**Task material**
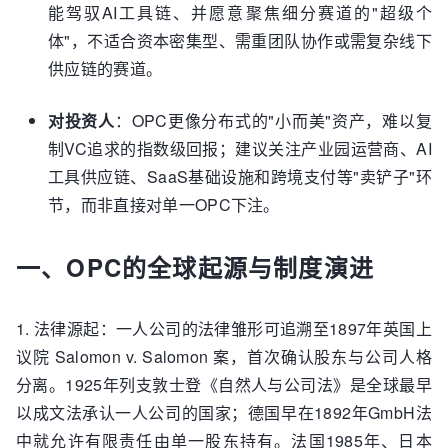
能驾驭AI工具链、并愿意聚焦细分赛道的"超级个
体"，不适合资本密集型、需重团队协作或需复杂线下
供应链的赛道。
对投资人
：OPC更像分布式的"小而美"资产，难以复
制VC追求的指数级回报；建议关注产业园运营商、AI
工具供应链、SaaS基础设施和跨境支付等"卖铲子"环
节，而非直接对单一OPC下注。
一、OPC的全球起源与制度演进
1. 法律源起：一人公司的法律雏形可追溯至1897年英国上
议院 Salomon v. Salomon 案，首次确认股东与公司人格
分离。1925年列支敦士登《自然人与公司法》是全球最早
以成文法承认一人公司的国家；德国早在1892年GmbH法
中就允许有限责任由单一股东持有。法国1985年、日本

**The problem**
If pictures are present, they are dropped, and the entries above are written out word for word.

**Task answer**
能驾驭AI工具链、并愿意聚焦细分赛道的"超级个
体"，不适合资本密集型、需重团队协作或需复杂线下
供应链的赛道。
对投资人
：OPC更像分布式的"小而美"资产，难以复
制VC追求的指数级回报；建议关注产业园运营商、AI
工具供应链、SaaS基础设施和跨境支付等"卖铲子"环
节，而非直接对单一OPC下注。
一、OPC的全球起源与制度演进
1. 法律源起：一人公司的法律雏形可追溯至1897年英国上
议院 Salomon v. Salomon 案，首次确认股东与公司人格
分离。1925年列支敦士登《自然人与公司法》是全球最早
以成文法承认一人公司的国家；德国早在1892年GmbH法
中就允许有限责任由单一股东持有。法国1985年、日本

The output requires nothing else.